Who is at risk? People who spend time in the sun, or use sun lamps or tanning booths People who smoke People who have blond, red or light brown hair, and blue, gray or green eyes People with fair skin or freckles, or skin that burns easily People with personal or family histories
How often does Melanoma occur Melanoma is the most common cancer in The United States In 2009 nearly 63,000 were diagnosed with melanoma in the United States, resulting in approximately 8,650 deaths One-in-50 Americans has a lifetime risk of developing melanoma. The projected numbers (according to the National Cancer Institute) for 2012 are even higher with 76,250 diagnosis and 9,180 deaths. every eight minutes, someone in the United States will be given a melanoma diagnosis and that every hour someone will die from the disease. The American Cancer Society estimates that the risk of developing invasive melanoma in the United States is 1 in 41 and 1 in 61 for men and women, respectfully. This averages out to approximately a 1 in 50 chance of developing melanoma throughout your lifetime. Melanoma primarily affects individuals in the prime years of life, is the most common form of cancer for young adults 25-29 years old and the second most common cancer in adolescents and young adults 15-29 years old.
How is Melanoma detected? In its early stages, melanoma can be successfully removed and monitored by regular skin screenings. In fact, survival rates can exceed 90 percent to 95 percent in early stage melanoma.
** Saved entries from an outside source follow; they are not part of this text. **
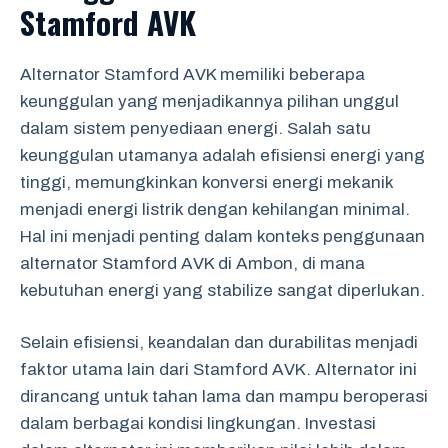
Stamford AVK
Alternator Stamford AVK memiliki beberapa
keunggulan yang menjadikannya pilihan unggul
dalam sistem penyediaan energi. Salah satu
keunggulan utamanya adalah efisiensi energi yang
tinggi, memungkinkan konversi energi mekanik
menjadi energi listrik dengan kehilangan minimal.
Hal ini menjadi penting dalam konteks penggunaan
alternator Stamford AVK di Ambon, di mana
kebutuhan energi yang stabilize sangat diperlukan.
Selain efisiensi, keandalan dan durabilitas menjadi
faktor utama lain dari Stamford AVK. Alternator ini
dirancang untuk tahan lama dan mampu beroperasi
dalam berbagai kondisi lingkungan. Investasi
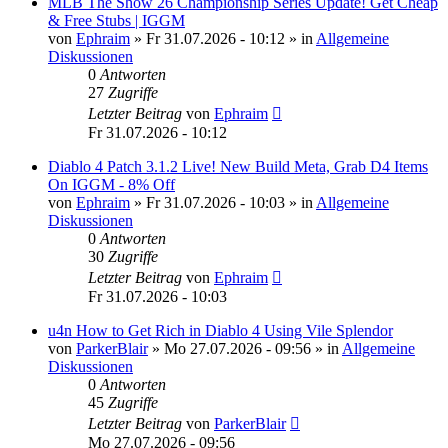
MLB The Show 26 Championship Series Update! Get Cheap
& Free Stubs | IGGM
von
Ephraim
»
Fr 31.07.2026 - 10:12
» in
Allgemeine
Diskussionen
0
Antworten
27
Zugriffe
Letzter Beitrag
von
Ephraim
Fr 31.07.2026 - 10:12
Diablo 4 Patch 3.1.2 Live! New Build Meta, Grab D4 Items
On IGGM - 8% Off
von
Ephraim
»
Fr 31.07.2026 - 10:03
» in
Allgemeine
Diskussionen
0
Antworten
30
Zugriffe
Letzter Beitrag
von
Ephraim
Fr 31.07.2026 - 10:03
u4n How to Get Rich in Diablo 4 Using Vile Splendor
von
ParkerBlair
»
Mo 27.07.2026 - 09:56
» in
Allgemeine
Diskussionen
0
Antworten
45
Zugriffe
Letzter Beitrag
von
ParkerBlair
Mo 27.07.2026 - 09:56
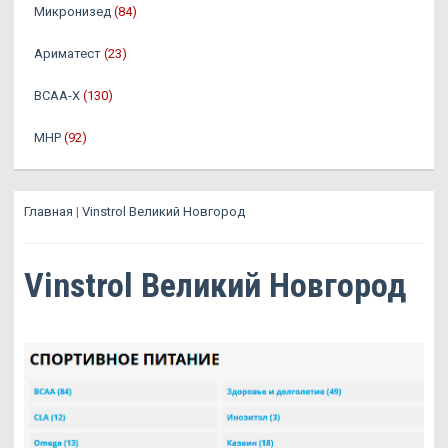
Микронизед
(84)
Ариматест
(23)
BCAA-X
(130)
MHP
(92)
Главная
|
Vinstrol Великий Новгород
Vinstrol Великий Новгород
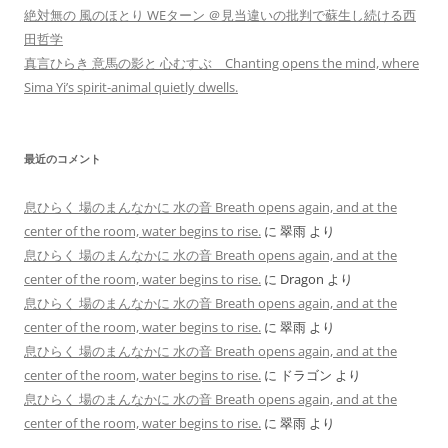
絶対無の 風のほとり WEターン ＠見当違いの批判で蘇生し続ける西
田哲学
真言ひらき 意馬の影と 心むすぶ Chanting opens the mind, where
Sima Yi’s spirit-animal quietly dwells.
最近のコメント
息ひらく 場のまんなかに 水の音 Breath opens again, and at the
center of the room, water begins to rise.
に
翠雨
より
息ひらく 場のまんなかに 水の音 Breath opens again, and at the
center of the room, water begins to rise.
に
Dragon
より
息ひらく 場のまんなかに 水の音 Breath opens again, and at the
center of the room, water begins to rise.
に
翠雨
より
息ひらく 場のまんなかに 水の音 Breath opens again, and at the
center of the room, water begins to rise.
に
ドラゴン
より
息ひらく 場のまんなかに 水の音 Breath opens again, and at the
center of the room, water begins to rise.
に
翠雨
より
However, in its most advanced stages, melanoma can be deadly as few treatment options exist. Survival rates drop to less than 20 percent when melanoma has spread to other organs. There are several steps you can take in order to help increase your chances of detecting a melanoma early. Carefully examine your skin once a month. If you notice any changes, consult a dermatologist right away. If melanoma runs in your family, make sure all of your family members are checked regularly by a dermatologist once or twice a year. Protect yourself from UV radiation by practicing safe sun habits.
Melanoma Treatment Clinical trials are research studies to test promising new or experimental cancer treatments; new ways to detect melanoma; or new ways to monitor melanoma. Targeted therapy is a type of therapy in which drugs (or other substances) specifically “target” the abnormal aspects of tumor cells without harming normal cells. Several targeted therapies have been approved for use in treating various cancers. This approach is currently being evaluated in melanoma. Surgery is the mainstay of therapy for early stage melanoma and for resection of an isolated metastatic melanoma site. Immunotherapy is a type of systemic therapy useful in the treatment of melanoma at high risk for recurrence and for metastatic disease. Chemotherapy is a type of therapy in which a medication is given to treat melanoma. The goal of chemotherapy is to destroy melanoma cells throughout the body. Radiation Therapy is used to prevent a local recurrence of the melanoma. Regional perfusion is a procedure used to treat one limb of the body that has multiple areas of metastasis from melanoma that cannot be removed by surgery alone.